ETL Overview

Data flow diagram

The overall ETL process is illustrated below. Broadly, a spreadsheet or CSV file is read from Google Drive (or local drive) as a pandas.DataFrame and pushed through a series of pipelines to produce a shipments.csv file which:

is transformed and loaded into the Analytics DB;
is written to local cache or Analytics (DEV) S3.

$digraph G { graph [fontsize=10 fontname="Verdana" compound=true]; node [shape=record fontsize=10 fontname="Verdana" margin=0.3]; data[label="External Shipper Data\n(spreadsheet(s) on Google Drive \n OR local CSV/Excel file)" shape=box, color=black]; db[label="Analytics DB\n(via Analytics Service API)" shape=box, color=black]; s3[label="Analytics S3 / Local cache\n(via Prefect)" shape=box, color=black]; data -> read; load -> db; output -> s3; subgraph cluster_A { subgraph cluster_B { read -> map; graph[style=filled bgcolor=lightgray label="for each\nexternal dataset" fontsize="10pt" margin=20]; } map -> concat; concat -> filter; filter -> validate; validate -> geocode; geocode -> pcmiler; pcmiler -> fuel; fuel -> flag; flag -> cluster; cluster -> uuid; uuid -> output; output -> load; graph[style=dotted]; label="leaf_engine.etl"; } }$

Pipeline functions

Shipper data is pushed through the functions below, in sequence. Most functions take as input a pandas.DataFrame (each row representing a shipment record) and return the same pandas.DataFrame with additional columns.

leaf_engine.read_dataset()
Reads shipper data as specified in run parameters with one the following functions (depending on file type):
leaf_engine.map_pipeline()
Maps shipper data to Leaf internal schema using the mapping file specified in run parameters. Mapping files include custom code for (and push data through) the following functions:
- _map_shipment_id
- _map_shipment_id
- _map_period
- _map_origin_details
- _map_destination_details
- _map_equipment_type
- _map_equipment_class
- _map_mode
- _map_hazardous
- _map_protection
- _map_weight
- _map_stops
- _map_shipments
- _map_scac
- _map_move_type
- _map_load_type
- _map_exclude_shipment
- _map_company_miles
- _map_company_transit_time
- _map_carrier_name
- _map_carrier_type
- _map_delayed
- _map_spends
- _drop_duplicates
- leaf_engine.etl.map._normalize_address_details() - Address normalization is applied as a last step in the map pipeline and is not custom to shipper.
leaf_engine.concat_pipeline()

Concatenates mapped datasets (if multiple datasets are used) and applies post-concatenation deduplication logic.
leaf_engine.filter_pipeline()
Filters data using run parameters:
leaf_engine.etl.validate.validate_pipeline()

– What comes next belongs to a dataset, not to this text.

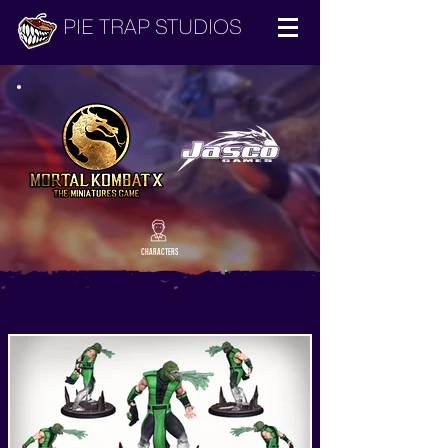
PIE TRAP STUDIOS
CHARACTERS
Back to Projects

Applies pandera validation. See leaf_engine.domain.columns for column-specific checks.
leaf_engine.geocode_pipeline()

Geocodes origin and destination details (city, country, state, zip). See leaf_engine.etl.geocode.geocode._geocode_location() for details.
leaf_engine.pcmiler_pipeline()

Makes PCMiler calls to determine distance (in miles and hours) and path geometry between origin and destination.
leaf_engine.fuel_pipeline()

Calculates fuel-specific columns: leaf_engine.domain.columns.LeafSpendColumn.
leaf_engine.flag_pipeline()

Flags anomalous weight and spend rows.
leaf_engine.cluster_pipeline()

Applies clustering logic. See leaf_engine.etl.cluster.dbscan_kmeans.DBSCAN_KMeans for algorithm, leaf_engine.etl.cluster.cluster_schema for cluster schema.
leaf_engine.uuid_pipeline()

Sets UUIDs for point locations, point-to-point (PTP) lanes, power lanes, and shipments.
leaf_engine.etl.output.output_pipeline()

Reorders columns and logs summary stats about data. The output of this pipeline is written to shipments.csv either locally or on S3 (via Prefect).
leaf_engine.etl.load.load_pipeline()

Applies transformations from leaf_engine.etl.transform on shipment data and makes Analytics Service API calls through leaf_engine.io.api.caller.LeafAPICaller to load shipment data into the Analytics DB.